The nation's statutory kiwifruit exporter commissioned the report to look at the economic contribution of the industry to the Bay of Plenty, Northland and New Zealand as a whole. The report finds that both the Bay of Plenty, which has the lion's share of the industry, and Northland will enjoy a similar impetus to regional GDP - 135% between 2016 and 2030, with the contribution to Bay of Plenty GDP rising to $2.04b from $867 million and Northland's to $72m from $30.6m.
The report is based on Zespri production forecasts by variety out to 2030 and uses a '106-sector economic model' developed by Professor Warren Hughes to assess the input and output gains across the whole economy.

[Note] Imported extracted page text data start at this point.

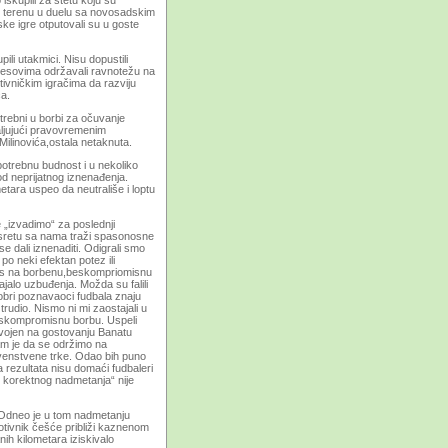
skupili za štetu koju su
m terenu u duelu sa novosadskim
ke igre otputovali su u goste
ili utakmici. Nisu dopustili
resovima održavali ravnotežu na
otivničkim igračima da razviju
ća.
otrebni u borbi za očuvanje
valjujući pravovremenim
Milinovića,ostala netaknuta.
potrebnu budnost i u nekoliko
d neprijatnog iznenađenja.
tara uspeo da neutrališe i loptu
„izvadimo“ za poslednji
sretu sa nama traži spasonosne
e dali iznenaditi. Odigrali smo
po neki efektan potez ili
 nas na borbenu,beskompriomisnu
ajalo uzbuđenja. Možda su falili
Dobri poznavaoci fudbala znaju
trudio. Nismo ni mi zaostajali u
beskompromisnu borbu. Uspeli
vojen na gostovanju Banatu
m je da se održimo na
venstvene trke. Odao bih puno
a rezultata nisu domaći fudbaleri
 korektnog nadmetanja“ nije
.Odneo je u tom nadmetanju
otivnik češće približi kaznenom
nih kilometara iziskivalo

While it was completed in January it is being released after the publication this month of the latest Situation and Outlook for Primary Industries report from the Ministry for Primary Industries, which forecast out to 2021 and had the value of kiwifruit exports surging to $2.1b from $1.5b in 2016. That forecast growth is almost entirely based on gold kiwifruit, with exports jumping to $1.3b from $524m, while exports of green fruit actually fall by 2021 to $810m from $917m.
The Waikato University study estimates annual growth in production of kiwifruit over the 14 years to 2030 of 5.4% for the entire crop but growth of individual varieties ranged from 1.7% to 11.7% a year.
"New varieties have proven critical to the economic viability of the industry and its ongoing contributions to the economy," the report says.
"For instance, if Gold 3 had not been available and rolled out following PSA and there had been no replacement available it is estimated the industry in 2030 would have been approximately 46% of our projections for 2030."
"Industry profits would be even lower given the proportion of industry fixed costs having to be spread over a small volume of production, and as a result, gold growers would have had fewer opportunities to recover their accumulated debts associated with PSA," the report says.
"The availability of Gold 3 led to less exits from the industry, fewer personal, community and social crises. Gold 3 provided a platform for sustained regional employment.
Further, in the absence of a productive gold cultivar there would have been the temptation for growers to over produce green kiwifruit and stricter crop management protocols would have been required."